When Financial Services Institute (FSI) member firm Waddell & Reed became the target of a lawsuit in 2009 alleging that it had wrongly classified its advisors as independent contractors rather than as employees, the company’s leaders and advisors knew they were facing a direct challenge to one of the most important components of their business model—and a crucial protection for advisors’ independence.
They also knew they had a key ally in FSI.
The lawsuit, filed by two former Waddell & Reed financial advisors and later joined by a third, alleged that by implementing SEC and FINRA-imposed regulations concerning advertising, correspondence and other practices, Waddell & Reed had exercised a level of control over its affiliated advisors that indicated an employee relationship. The plaintiffs argued that they should have been compensated as salaried employees, rather than as independent contractors.
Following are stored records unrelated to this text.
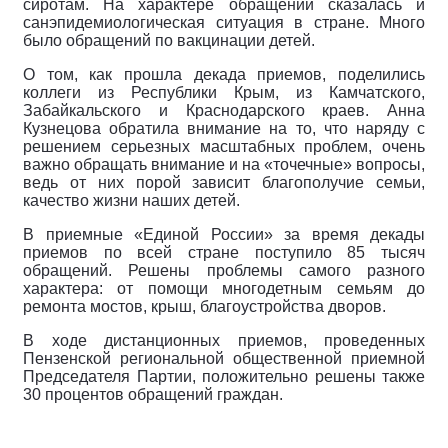
сиротам. На характере обращений сказалась и
санэпидемиологическая ситуация в стране. Много
было обращений по вакцинации детей.
О том, как прошла декада приемов, поделились
коллеги из Республики Крым, из Камчатского,
Забайкальского и Краснодарского краев. Анна
Кузнецова обратила внимание на то, что наряду с
решением серьезных масштабных проблем, очень
важно обращать внимание и на «точечные» вопросы,
ведь от них порой зависит благополучие семьи,
качество жизни наших детей.
В приемные «Единой России» за время декады
приемов по всей стране поступило 85 тысяч
обращений. Решены проблемы самого разного
характера: от помощи многодетным семьям до
ремонта мостов, крыш, благоустройства дворов.
В ходе дистанционных приемов, проведенных
Пензенской региональной общественной приемной
Председателя Партии, положительно решены также
30 процентов обращений граждан.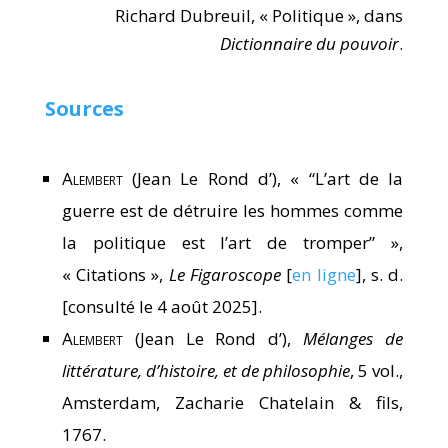
Richard Dubreuil, « Politique », dans
Dictionnaire du pouvoir
.
Sources
Alembert
(Jean Le Rond d’), « “L’art de la
guerre est de détruire les hommes comme
la politique est l’art de tromper” »,
« Citations »,
Le Figaroscope
[
en ligne
], s. d.
[consulté le 4 août 2025].
Alembert
(Jean Le Rond d’),
Mélanges de
littérature, d’histoire, et de philosophie
, 5 vol.,
Amsterdam, Zacharie Chatelain & fils,
1767.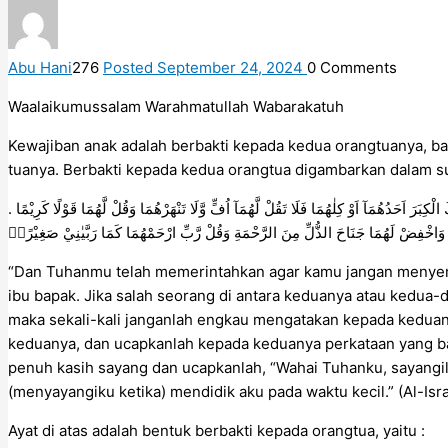
Abu Hani
276
Posted September 24, 2024
0
Comments
Waalaikumussalam Warahmatullah Wabarakatuh
Kewajiban anak adalah berbakti kepada kedua orangtuanya, b
tuanya. Berbakti kepada kedua orangtua digambarkan dalam sura
دَكَ الْكِبَرَ اَحَدُهُمَآ اَوْ كِلٰهُمَا فَلَا تَقُلْ لَّهُمَآ اُفٍّ وَّلَا تَنْهَرْهُمَا وَقُلْ لَّهُمَا قَوْلًا كَرِيْمًا
وَاخْفِضْ لَهُمَا جَنَاحَ الذُّلِّ مِنَ الرَّحْمَةِ وَقُلْ رَّبِّ ارْحَمْهُمَا كَمَا رَبَّيٰنِيْ صَغِيْرًاۗ
“Dan Tuhanmu telah memerintahkan agar kamu jangan menyem
ibu bapak. Jika salah seorang di antara keduanya atau kedua
maka sekali-kali janganlah engkau mengatakan kepada kedua
keduanya, dan ucapkanlah kepada keduanya perkataan yang b
penuh kasih sayang dan ucapkanlah, “Wahai Tuhanku, sayang
(menyayangiku ketika) mendidik aku pada waktu kecil.” (Al-Isra
Ayat di atas adalah bentuk berbakti kepada orangtua, yaitu :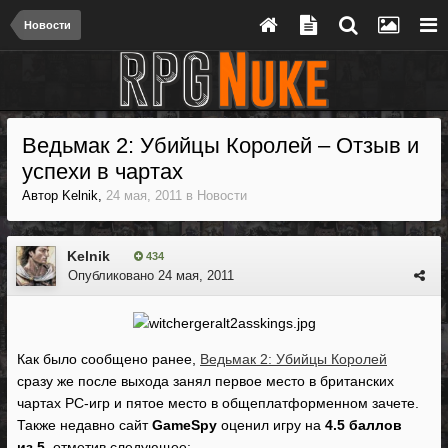
Новости
Ведьмак 2: Убийцы Королей – Отзыв и
успехи в чартах
Автор
Kelnik
,
24 мая, 2011
в
Новости
Kelnik
434
Опубликовано
24 мая, 2011
Как было сообщено ранее,
Ведьмак 2: Убийцы Королей
сразу же после выхода занял первое место в британских
чартах PC-игр и пятое место в общеплатформенном зачете.
Также недавно сайт
GameSpy
оценил игру на
4.5 баллов
из 5
, отметив следующее: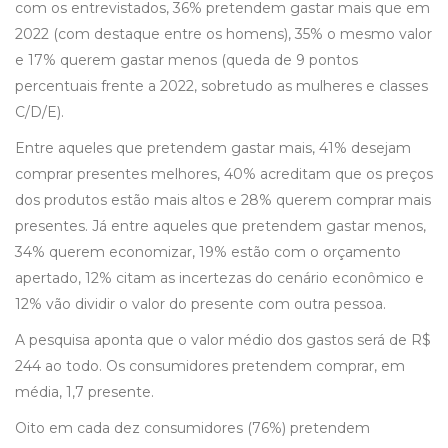
com os entrevistados, 36% pretendem gastar mais que em
2022 (com destaque entre os homens), 35% o mesmo valor
e 17% querem gastar menos (queda de 9 pontos
percentuais frente a 2022, sobretudo as mulheres e classes
C/D/E).
Entre aqueles que pretendem gastar mais, 41% desejam
comprar presentes melhores, 40% acreditam que os preços
dos produtos estão mais altos e 28% querem comprar mais
presentes. Já entre aqueles que pretendem gastar menos,
34% querem economizar, 19% estão com o orçamento
apertado, 12% citam as incertezas do cenário econômico e
12% vão dividir o valor do presente com outra pessoa.
A pesquisa aponta que o valor médio dos gastos será de R$
244 ao todo. Os consumidores pretendem comprar, em
média, 1,7 presente.
Oito em cada dez consumidores (76%) pretendem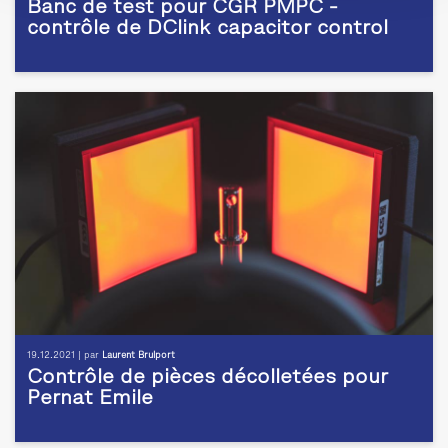
Banc de test pour CGR PMPC -
contrôle de DClink capacitor control
19.12.2021 | par
Laurent Brulport
Contrôle de pièces décolletées pour
Pernat Emile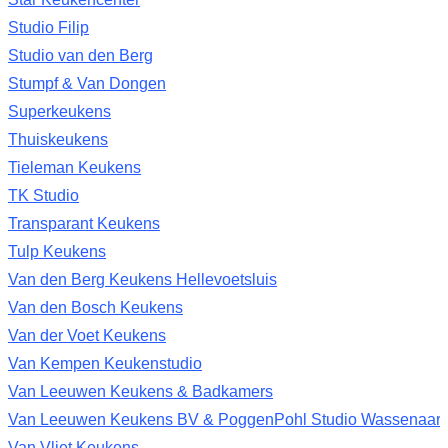
Studio Filip
Studio van den Berg
Stumpf & Van Dongen
Superkeukens
Thuiskeukens
Tieleman Keukens
TK Studio
Transparant Keukens
Tulp Keukens
Van den Berg Keukens Hellevoetsluis
Van den Bosch Keukens
Van der Voet Keukens
Van Kempen Keukenstudio
Van Leeuwen Keukens & Badkamers
Van Leeuwen Keukens BV & PoggenPohl Studio Wassenaar
Van Vliet Keukens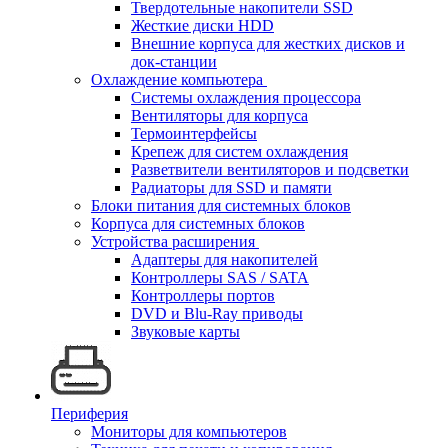
Твердотельные накопители SSD
Жесткие диски HDD
Внешние корпуса для жестких дисков и
док-станции
Охлаждение компьютера
Системы охлаждения процессора
Вентиляторы для корпуса
Термоинтерфейсы
Крепеж для систем охлаждения
Разветвители вентиляторов и подсветки
Радиаторы для SSD и памяти
Блоки питания для системных блоков
Корпуса для системных блоков
Устройства расширения
Адаптеры для накопителей
Контроллеры SAS / SATA
Контроллеры портов
DVD и Blu-Ray приводы
Звуковые карты
Периферия
Мониторы для компьютеров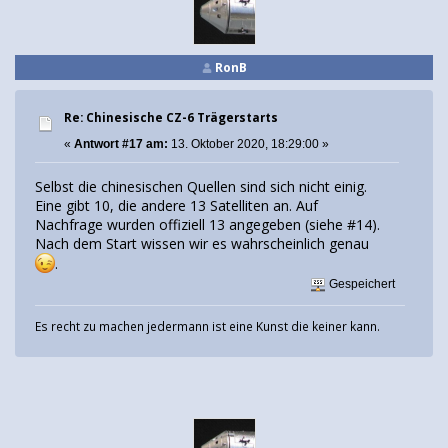
RonB
Re: Chinesische CZ-6 Trägerstarts
«
Antwort #17 am:
13. Oktober 2020, 18:29:00 »
Selbst die chinesischen Quellen sind sich nicht einig.
Eine gibt 10, die andere 13 Satelliten an. Auf
Nachfrage wurden offiziell 13 angegeben (siehe #14).
Nach dem Start wissen wir es wahrscheinlich genau
.
Gespeichert
Es recht zu machen jedermann ist eine Kunst die keiner kann.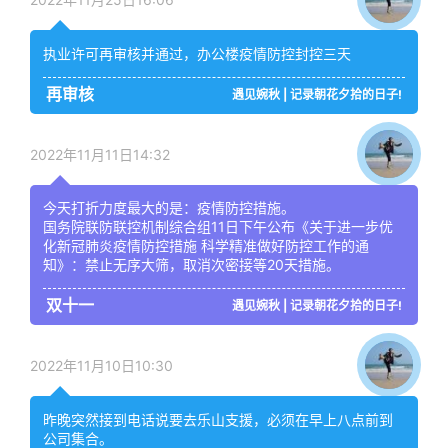
执业许可再审核并通过，办公楼疫情防控封控三天
再审核
遇见婉秋 | 记录朝花夕拾的日子!
2022年11月11日14:32
今天打折力度最大的是：疫情防控措施。
国务院联防联控机制综合组11日下午公布《关于进一步优
化新冠肺炎疫情防控措施 科学精准做好防控工作的通
知》：禁止无序大筛，取消次密接等20天措施。
双十一
遇见婉秋 | 记录朝花夕拾的日子!
2022年11月10日10:30
昨晚突然接到电话说要去乐山支援，必须在早上八点前到
公司集合。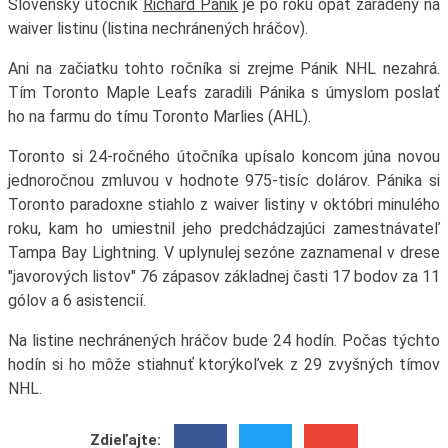
Slovenský útočník
Richard Pánik
je po roku opäť zaradený na
waiver listinu (listina nechránených hráčov).
Ani na začiatku tohto ročníka si zrejme Pánik NHL nezahrá.
Tím Toronto Maple Leafs zaradili Pánika s úmyslom poslať
ho na farmu do tímu Toronto Marlies (AHL).
Toronto si 24-ročného útočníka upísalo koncom júna novou
jednoročnou zmluvou v hodnote 975-tisíc dolárov. Pánika si
Toronto paradoxne stiahlo z waiver listiny v októbri minulého
roku, kam ho umiestnil jeho predchádzajúci zamestnávateľ
Tampa Bay Lightning. V uplynulej sezóne zaznamenal v drese
"javorových listov" 76 zápasov základnej časti 17 bodov za 11
gólov a 6 asistencií.
Na listine nechránených hráčov bude 24 hodín. Počas týchto
hodín si ho môže stiahnuť ktorýkoľvek z 29 zvyšných tímov
NHL.
Zdieľajte: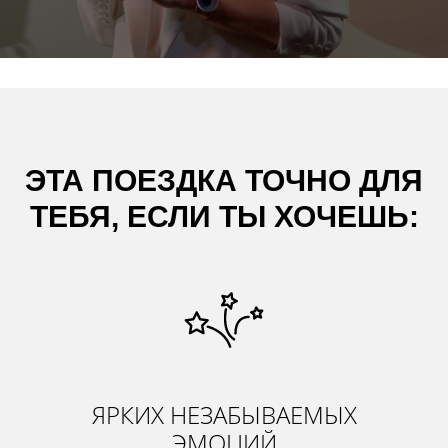
ЭТА ПОЕЗДКА ТОЧНО ДЛЯ
ТЕБЯ, ЕСЛИ ТЫ ХОЧЕШЬ:
ЯРКИХ НЕЗАБЫВАЕМЫХ
ЭМОЦИЙ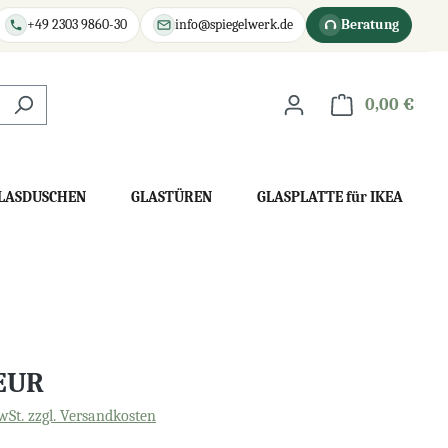
+49 2303 9860-30
info@spiegelwerk.de
Beratung
0,00 €
War
LASDUSCHEN
GLASTÜREN
GLASPLATTE für IKEA
 EUR
wSt. zzgl. Versandkosten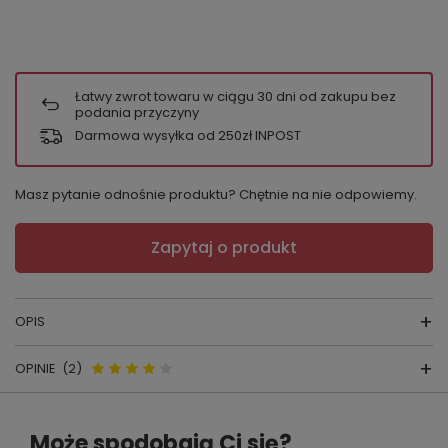
Łatwy zwrot towaru w ciągu
30
dni od zakupu bez
podania przyczyny
Darmowa wysyłka od 250zł INPOST
Masz pytanie odnośnie produktu? Chętnie na nie odpowiemy.
Zapytaj o produkt
OPIS
OPINIE
(2)
BIUSTONOSZ DO KARMIENIA
KOSTAR MM 22
Opinie o MM22 Biustonosz do
Może spodobają Ci się?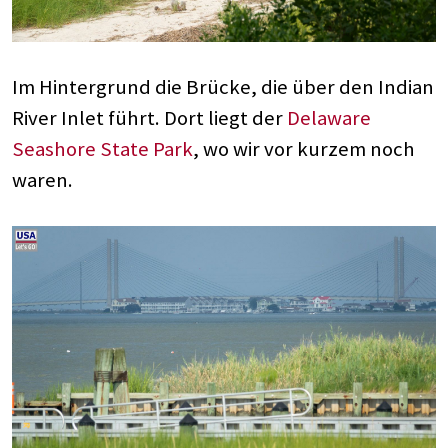
Im Hintergrund die Brücke, die über den Indian
River Inlet führt. Dort liegt der
Delaware
Seashore State Park
, wo wir vor kurzem noch
waren.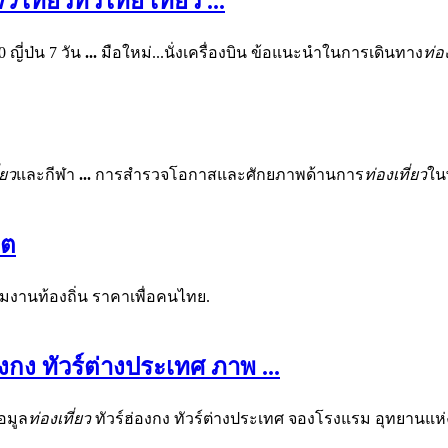
ยว
เที่ยวทั่วไทย เที่ยว
...
 ญี่ป่น 7 วัน
...
มือใหม่...นั่งเครื่องบิน ข้อแนะนำในการเดินทาง
ท่อ
่ยว
และกีฬา
...
การสำรวจโอกาสและศักยภาพด้านการ
ท่องเที่ยว
ใน
็ต
ทีมงานท้องถิ่น ราคาเพื่อคนไทย.
องกง ทัวร์ต่างประเทศ ภาพ
...
้อมูล
ท่องเที่ยว
ทัวร์ฮ่องกง ทัวร์ต่างประเทศ จองโรงแรม อุทยานแห่งช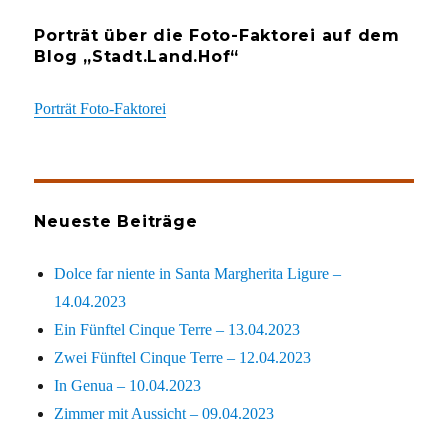
Porträt über die Foto-Faktorei auf dem
Blog „Stadt.Land.Hof“
Porträt Foto-Faktorei
Neueste Beiträge
Dolce far niente in Santa Margherita Ligure –
14.04.2023
Ein Fünftel Cinque Terre – 13.04.2023
Zwei Fünftel Cinque Terre – 12.04.2023
In Genua – 10.04.2023
Zimmer mit Aussicht – 09.04.2023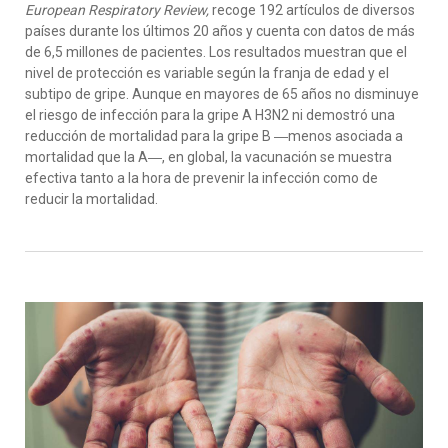
European Respiratory Review,
recoge 192 artículos de diversos
países durante los últimos 20 años y cuenta con datos de más
de 6,5 millones de pacientes. Los resultados muestran que el
nivel de protección es variable según la franja de edad y el
subtipo de gripe. Aunque en mayores de 65 años no disminuye
el riesgo de infección para la gripe A H3N2 ni demostró una
reducción de mortalidad para la gripe B ―menos asociada a
mortalidad que la A―, en global, la vacunación se muestra
efectiva tanto a la hora de prevenir la infección como de
reducir la mortalidad.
In addition to contributing subject matter expertise and strategic advice, FSI also filed an amicus brief supporting the firm.
A ruling in favor of the plaintiffs in this case could have seriously jeopardized the autonomy that independent advisors hold dear, even potentially forcing them to become employees of their broker-dealers.
The independent contractor issue is central to the independent broker-dealer business model. This issue affects not just Waddell & Reed, but a whole segment of the financial services industry that plays a vital role in ensuring that Main Street Americans have access to professional advice, products and services to help them plan for the future.